Her kadın gibi evlenip bir hamilelik yaşıyor
Hamileliği şahane geçiyor, görünürde hiç bir sıkıntı yok.
Çok güzel masmavi gözlü bir çocuk dünyaya getiriyor ve sorun burada başlıyor.

Oğlu Dağhan dünyaya gelirken bir takım sıkıntılarla geliyor. Özge için zorlu bir mücadelenin kapıları aralanıyor.
Dağhan'a tam bir tanı konamıyor.
Dağhan otistik, ya da dawn sendromlu falan değil. Fakat konuşamıyor. İşte Özge Uzun bu yaşadıklarını anlatmış kısacık kitabında.
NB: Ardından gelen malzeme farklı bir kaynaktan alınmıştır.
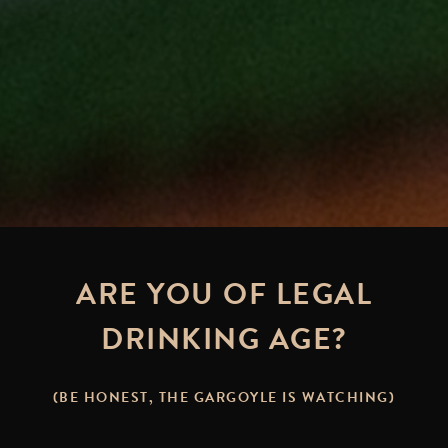
ARE YOU OF LEGAL
DRINKING AGE?
(BE HONEST, THE GARGOYLE IS WATCHING)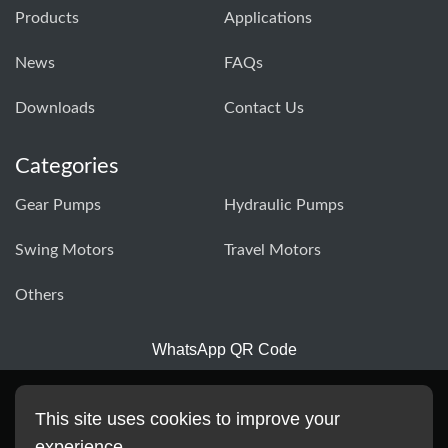
Products
Applications
News
FAQs
Downloads
Contact Us
Categories
Gear Pumps
Hydraulic Pumps
Swing Motors
Travel Motors
Others
WhatsApp QR Code
This site uses cookies to improve your
experience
 Anne olmak kadına ait en özel duygulardan biri.
İnsan anne olduğunda sanki kurşun geçirmez bir zırhla kuşanıyor, üstelik dağları devirecek bir güce sahip oluyor. Yoksa başka türlü sıkıntılarla savaşılmaz. Her şey çocuklarımız için. Topluma adam yetişiyor çünkü, ne kadar nitelikli ve sağlıklı olursa anneliğin yanına kâr kalıyor.

Yılın  son günlerinde okuduğum bu kitap bu yıl okuduklarım içinde beni en çok etkileyenlerden biri oldu. Dilerim Dağhan güzel günler görür ve annesi çabalarının sonucunu alır.

21 Kasım 2015 Cumartesi

MÜCELLA

MÜCELLA aslında bir dönem romanı.  Karadeniz ' de;  okurken Trabzon olabileceğini düşündüğümüz bir şehirde 2. Dünya Savaşı ' ndan başlayarak Türkiye 'nin önemli bir dönemine tanıklık ederek ilerleyen bir roman.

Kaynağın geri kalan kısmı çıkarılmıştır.